§ **Task**:
Could you give back every entry below exactly, with the pictures dropped?
(Beginning of Provided material)
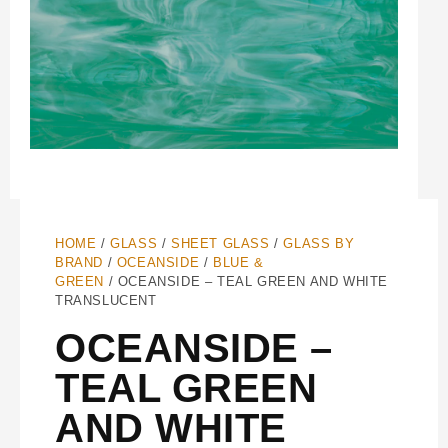
HOME
/
GLASS
/
SHEET GLASS
/
GLASS BY
BRAND
/
OCEANSIDE
/
BLUE &
GREEN
/ OCEANSIDE – TEAL GREEN AND WHITE
TRANSLUCENT
OCEANSIDE –
TEAL GREEN
AND WHITE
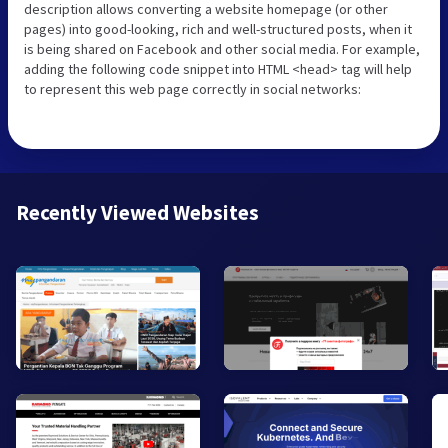
description allows converting a website homepage (or other
pages) into good-looking, rich and well-structured posts, when it
is being shared on Facebook and other social media. For example,
adding the following code snippet into HTML <head> tag will help
to represent this web page correctly in social networks:
Recently Viewed Websites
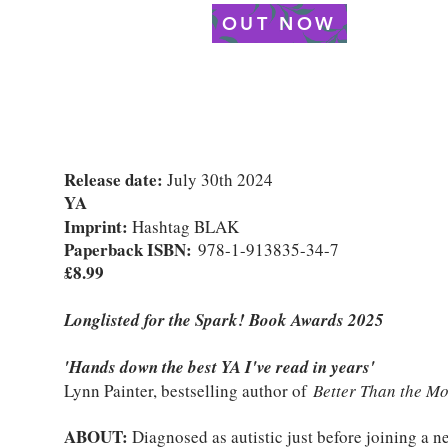
OUT NOW
Release date:
July 30th 2024
YA
Imprint:
Hashtag BLAK
Paperback ISBN:
978-1-913835-34-7
£8.99
Longlisted for the Spark! Book Awards 2025
'Hands down the best YA I've read in years'
Lynn Painter, bestselling author of
Better Than the Mo
ABOUT:
Diagnosed as autistic just before joining a n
(End of Provided material)
§ **Answer for the task**:
HOME
/
GLASS
/
SHEET GLASS
/
GLASS BY
BRAND
/
OCEANSIDE
/
BLUE &
GREEN
/ OCEANSIDE – TEAL GREEN AND WHITE
TRANSLUCENT
OCEANSIDE –
TEAL GREEN
AND WHITE
description allows converting a website homepage (or other
pages) into good-looking, rich and well-structured posts, when it
is being shared on Facebook and other social media. For example,
adding the following code snippet into HTML <head> tag will help
to represent this web page correctly in social networks:
Recently Viewed Websites
OUT NOW
Release date:
July 30th 2024
YA
Imprint:
Hashtag BLAK
Paperback ISBN:
978-1-913835-34-7
£8.99
Longlisted for the Spark! Book Awards 2025
'Hands down the best YA I've read in years'
Lynn Painter, bestselling author of
Better Than the Mo
ABOUT:
Diagnosed as autistic just before joining a n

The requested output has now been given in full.